[SPARK-51474][SQL] Don't insert redundant ColumnarToRowExec for node supporting both columnar and row output

viirya · viirya · commit c12997230c32 · 2025-03-12T06:51:28.000-07:00
### What changes were proposed in this pull request? This patch fixes a corner case in `ApplyColumnarRulesAndInsertTransitions`. When a plan required to output rows, if the node supports both columnar and row output, the rule currently adds a redundant `ColumnarToRowExec` to its upstream. ### Why are the changes needed? This fix is used to avoid redundant `ColumnarToRowExec`. ### Does this PR introduce _any_ user-facing change? No ### How was this patch tested? Unit test ### Was this patch authored or co-authored using generative AI tooling? No Closes #50239 from viirya/fix_columnar. Authored-by: Liang-Chi Hsieh <viirya@gmail.com> Signed-off-by: Liang-Chi Hsieh <viirya@gmail.com>
diff --git a/sql/core/src/main/scala/org/apache/spark/sql/execution/Columnar.scala b/sql/core/src/main/scala/org/apache/spark/sql/execution/Columnar.scala
@@ -533,6 +533,10 @@ case class ApplyColumnarRulesAndInsertTransitions(
         case write: DataWritingCommandExec
             if write.cmd.isInstanceOf[V1WriteCommand] && conf.plannedWriteEnabled =>
           write.child.supportsColumnar
+        // If it is not required to output columnar (`outputsColumnar` is false), and the plan
+        // supports row-based and columnar, we don't need to output row-based data on its children
+        // nodes. So we set `outputsColumnar` to true.
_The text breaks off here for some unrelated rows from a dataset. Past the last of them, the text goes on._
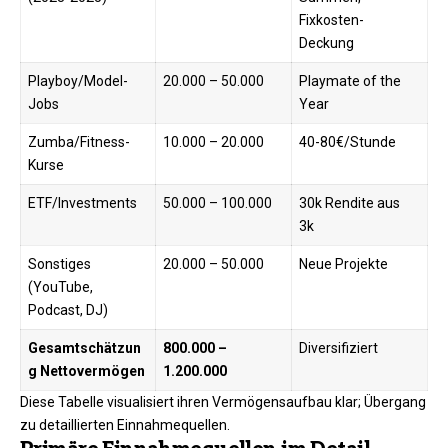
Fixkosten-
Deckung
Playboy/Model-
20.000 – 50.000
Playmate of the
Jobs
Year ​
Zumba/Fitness-
10.000 – 20.000
40-80€/Stunde ​
Kurse
ETF/Investments
50.000 – 100.000
30k Rendite aus
3k ​
Sonstiges
20.000 – 50.000
Neue Projekte ​
(YouTube,
Podcast, DJ)
Gesamtschätzun
800.000 –
Diversifiziert ​
g Nettovermögen
1.200.000
Diese Tabelle visualisiert ihren Vermögensaufbau klar; Übergang
zu detaillierten Einnahmequellen.​​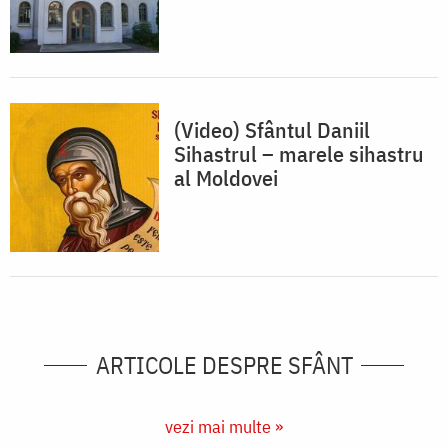
(Video) Sfântul Daniil
Sihastrul – marele sihastru
al Moldovei
ARTICOLE DESPRE SFÂNT
vezi mai multe »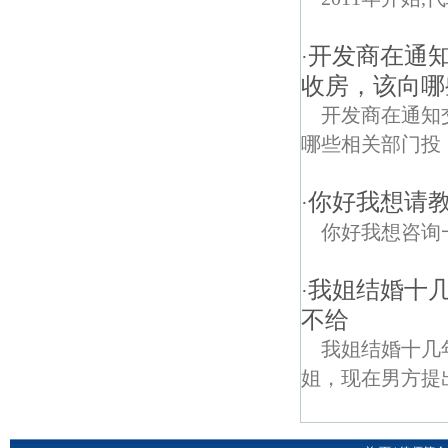
开发商在通
·
收房，该向哪
开发商在通知
哪些相关部门投
你好我想请
·
你好我想咨询
我姐结婚十
·
不给
我姐结婚十几
姐，现在男方提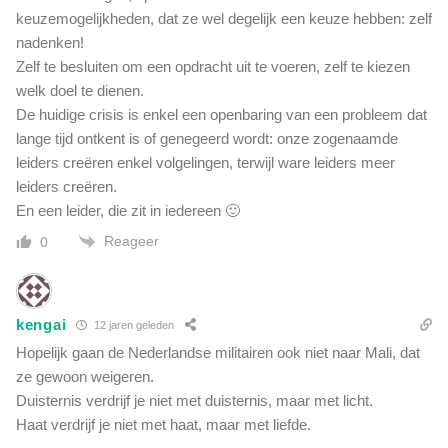
(
keuzemogelijkheden, dat ze wel degelijk een keuze hebben: zelf
v
nadenken!
i
Zelf te besluiten om een opdracht uit te voeren, zelf te kiezen
d
welk doel te dienen.
e
De huidige crisis is enkel een openbaring van een probleem dat
o
lange tijd ontkent is of genegeerd wordt: onze zogenaamde
)
leiders creëren enkel volgelingen, terwijl ware leiders meer
leiders creëren.
En een leider, die zit in iedereen 🙂
Reageer
0
kengai
12 jaren geleden
Hopelijk gaan de Nederlandse militairen ook niet naar Mali, dat
ze gewoon weigeren.
Duisternis verdrijf je niet met duisternis, maar met licht.
Haat verdrijf je niet met haat, maar met liefde.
+        case _ if plan.supportsColumnar && plan.supportsRowBased => true
         case _ =>
           false
       }
diff --git a/sql/core/src/test/scala/org/apache/spark/sql/execution/ColumnarRulesSuite.scala b/sql/core/src/test/scala/org/apache/spark/sql/execution/ColumnarRulesSuite.scala
@@ -23,6 +23,7 @@ import org.apache.spark.sql.catalyst.InternalRow
 import org.apache.spark.sql.catalyst.expressions.Attribute
 import org.apache.spark.sql.catalyst.plans.PlanTest
 import org.apache.spark.sql.test.SharedSparkSession
+import org.apache.spark.sql.vectorized.ColumnarBatch
 
 class ColumnarRulesSuite extends PlanTest with SharedSparkSession {
 
@@ -51,6 +52,15 @@ class ColumnarRulesSuite extends PlanTest with SharedSparkSession {
     val appliedTwice = rules.apply(appliedOnce)
     assert(appliedTwice == expected)
   }
+
+  test("SPARK-51474: Don't insert redundant ColumnarToRowExec") {
+    val rules = ApplyColumnarRulesAndInsertTransitions(
+      spark.sessionState.columnarRules, false)
+
+    val plan = CanDoColumnarAndRowOp(UnaryOp(LeafOp(true), true))
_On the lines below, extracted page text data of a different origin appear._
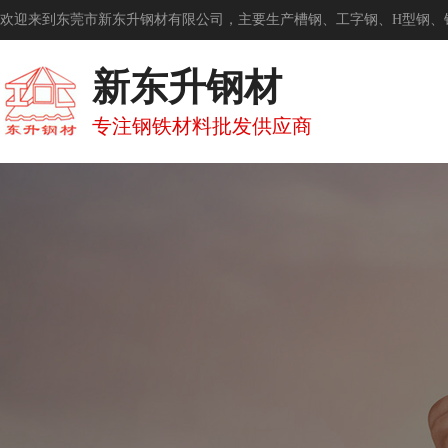
欢迎来到东莞市新东升钢材有限公司，主要生产槽钢、工字钢、H型钢、
新东升钢材
专注钢铁材料批发供应商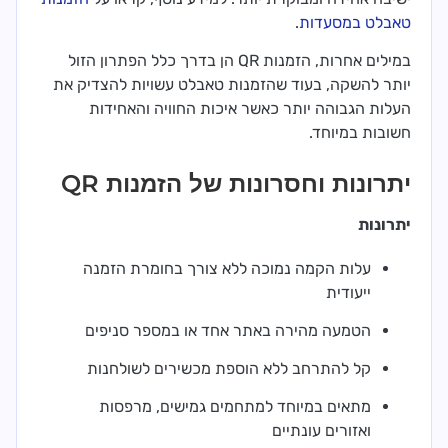
טאבלט במסעדות
.
במילים אחרות, הזמנות QR הן בדרך כלל הפתרון הזול
יותר להשקה, בעוד שהזמנות טאבלט עשויות להצדיק את
העלות הגבוהה יותר כאשר איכות החוויה והאחידות
חשובות במיוחד.
יתרונות וחסרונות של הזמנות QR
יתרונות
עלות הקמה נמוכה ללא צורך בחומרת הזמנה
ייעודית
הטמעה מהירה באתר אחד או במספר סניפים
קל להתרחב ללא הוספת מכשירים לשולחנות
מתאים במיוחד למתחמים גמישים, מרפסות
ואזורים עונתיים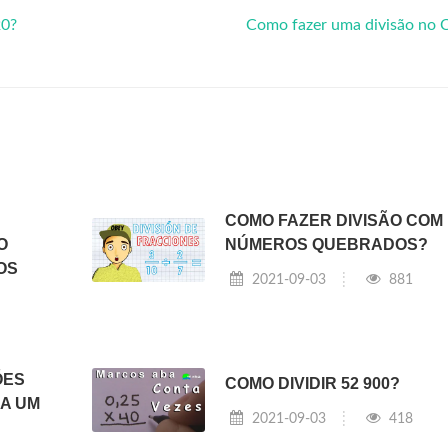
20?
Como fazer uma divisão no 
COMO FAZER DIVISÃO COM
O
NÚMEROS QUEBRADOS?
OS
2021-09-03
881
ÕES
COMO DIVIDIR 52 900?
A UM
2021-09-03
418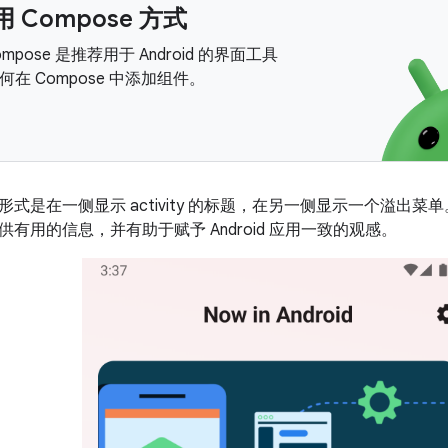
 Compose 方式
 Compose 是推荐用于 Android 的界面工具
在 Compose 中添加组件。
式是在一侧显示 activity 的标题，在另一侧显示一个溢出
有用的信息，并有助于赋予 Android 应用一致的观感。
+    val appliedOnce = rules.apply(plan)
+    assert(appliedOnce == plan)
+  }
 }
 
 case class LeafOp(override val supportsColumnar: Boolean) extends LeafExecNode {
@@ -63,3 +73,15 @@ case class UnaryOp(child: SparkPlan, override val supportsColumnar: Boolean) ext
   override def output: Seq[Attribute] = child.output
   override protected def withNewChildInternal(newChild: SparkPlan): UnaryOp = copy(child = newChild)
 }
+
+case class CanDoColumnarAndRowOp(child: SparkPlan) extends UnaryExecNode {
+  override val supportsRowBased: Boolean = true
+  override val supportsColumnar: Boolean = true
+
+  override protected def doExecute(): RDD[InternalRow] = throw SparkUnsupportedOperationException()
+  override protected def doExecuteColumnar(): RDD[ColumnarBatch] =
+    throw SparkUnsupportedOperationException()
+  override def output: Seq[Attribute] = child.output
+  override protected def withNewChildInternal(newChild: SparkPlan): CanDoColumnarAndRowOp =
+    copy(child = newChild)
+}